И как доказательство, небрежно выдернул из бумажника два чётких снимка: на одном момент из кулачного зачина, на другом — поверженный в сече Колеватый…
— Любопытно, — внутренне холодея, промолвил Ражный. — Не знал…
— Что ты не знал? Что снимают?
— Нет… Что Колеватый — генерал.
— Служит начальником боевой подготовки военного округа.
— И должность хорошая…
— Это весьма дорогостоящий проект, — выждав примирительную паузу, продолжал финансист. — Но мы готовы вкладывать деньги. И они есть…
— Кто это — мы?
— Мы с Каймаком. Все окупится в течение нескольких лет и станет приносить… Сверхприбыль, это сказано мягко. Ты представляешь, какие возможности открываются, если сейчас, в век совершенно бесплатной рекламы, когда пропагандируется борьба, насилие, индивидуальность, суперменство… И вдруг выдать совершенно новый, неведомый стиль для европейского человека, для крупного, сильного человека?
— Это ясно, — прервал Ражный. — Давай дальше. Поджаров послушал тишину, бросил горсть сырой травы в дымокур.

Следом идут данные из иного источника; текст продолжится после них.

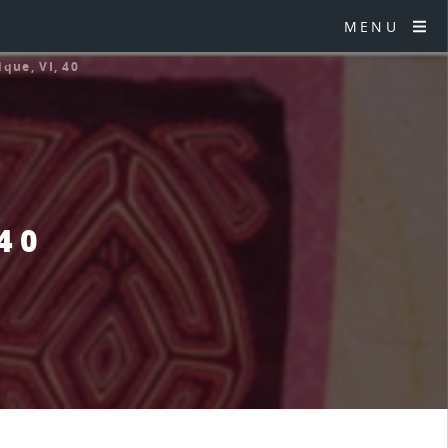
MENU
ique, VI, 40
 40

— На основе… твоих знаний и твоей принадлежности к ордену мы создадим тайные школы, по всей стране. Это я беру на себя. Чтобы не выдавать природу знаний перед учениками, сошлёмся на какие-нибудь недавно найденные древнерусские рукописи, повяжем их условностями, клятвами, системой наказаний вплоть до смерти… Здесь тебе легче ориентироваться, так что это прикрытие возьмёшь на себя. К примеру, назовём наш стиль борьбы — «Русский Раж» или что-то в этом роде… И когда подготовим армию борцов, выпустим её на волю. Мы уделаем одновременно всех: Восток с его попрыгушками, американцев, у которых за душой ничего, если не считать Голливуд с его хренатенью. Но тайные нити знаний мы будем держать в своих руках. Без нашего ведома, без нашего наставника не должно возникнуть ни одной школы. Это тоже возьму на себя… Короче, я предлагаю создать Империю нового вида борьбы, с абсолютной монополией.
— Заманчивая идея, — задумчиво проговорил Ражный.
— А ты говоришь — у тебя бизнес!
— У меня есть время на размышления? Предложение, прямо скажем. Неожиданное…
— Хочешь проконсультироваться со своим орденом? Вот этого делать не нужно.
— Я хочу подумать над предложением.
— Сколько тебе потребуется? Сутки?
— Месяц.
— Слишком большая роскошь, — отрезал Поджаров. — Хватит суток. Впрочем, и несколько часов, чтобы переварить информацию. Итак, ответ завтра утром.
— Все это время твоя компания будет здесь… отдыхать? Со стрельбой и девочками?
— Если нужна тишина для раздумий, я увезу их, — пообещал он.
— И оставишь без надзора?
Финансист улыбнулся.
— Не оставлю… К слову, о девочках. Эту, с лентой на шее, между прочим, привезли для тебя, а не для шефа. Насколько мне известно, ты нынче вступил в совершеннолетие и теперь можешь жениться. Она же тебе понравилась, верно?
— Неплохая девочка…
— Да, Вячеслав Сергеевич! Сколько же тогда живут члены… вашего ордена, если только совершеннолетие наступает в сорок?
— Ну, лет сто пятьдесят — двести. Поэтому и для размышлений мне мало времени до утра.
— Придётся поторопиться. Я тоже хочу жить лет двести.
— А не надоест? — на той стороне застучали далёкие очереди, причём враз, густо и ошалело. Это уже не походило на программные пострелушки — на кого-то нарвались…
Финансист тоже послушал, но ничуть не встревожился.
— Первым твоим учеником буду я, — заявил он. — И завтра же приступим.
— Пусть так… Но сейчас больше об этом ни слова.
Нарваться служители «Горгоны» могли только на братьев Трапезниковых, и потому Ражный не ждал ответных ружейных выстрелов, их не могло и быть, хотя пальба длилась минуты четыре: Максы не стали бы отвечать на автоматный огонь, посчитав, что стреляет милиция, ибо в их сознании ещё не укладывалось, как это люди, не состоящие на службе Отечеству, могут иметь и спокойно разъезжать с боевым оружием. Скорее, тихо бы исчезли, растворились в ночном лесу, и никакой розыск их не обнаружит.